Consider the following property $(P)$:

$(P)$: There exists a constant $c< 1$ such that $$|\langle x_n, y_n\rangle|\leq c< 1,\;\forall n\in \mathbb{N}.$$

If $(P)$ fails to hold, why there exists a strictly increasing function $\varphi: \mathbb{N}\to \mathbb{N}$ such that $$\displaystyle\lim_{n\longrightarrow\infty}|\langle x_{\varphi(n)}\; ,\;y_{\varphi(n)}\rangle|=1.$$

My attempt: If $(P)$ fails to hold, then $\forall\, c<1$, there exists $n_c\in \mathbb{N}$ such that $|\langle x_{n_c}\; ,\;y_{n_c}\rangle|> c$.

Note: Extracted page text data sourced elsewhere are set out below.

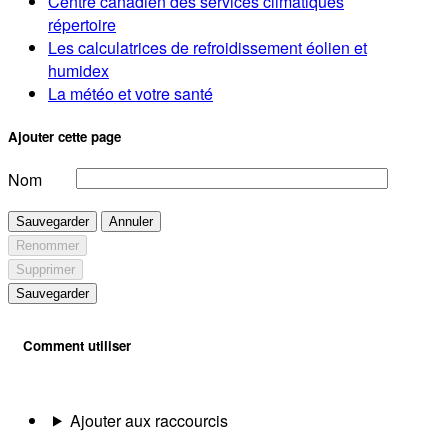
Centre canadien des services climatiques
répertoire
Les calculatrices de refroidissement éolien et
humidex
La météo et votre santé
Ajouter cette page
Nom
Sauvegarder
Annuler
Renommer
Supprimer
Sauvegarder
Comment utiliser
Ajouter aux raccourcis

If $c=\frac{n}{n+1}<1$, then $|\langle x_{n_c}\; ,\;y_{n_c}\rangle|> \frac{n}{n+1}$. On the other hand by Cauchy-Shwartz inequality $$|\langle x_{n_c}\; ,\;y_{n_c}\rangle| \leq \|x_{n_c}\|\|y_{n_c}\|=1.$$

My problem is how to construct explicitly the function $\varphi$

Note that this problem is taken from this note (Theorem 7.4. page 21)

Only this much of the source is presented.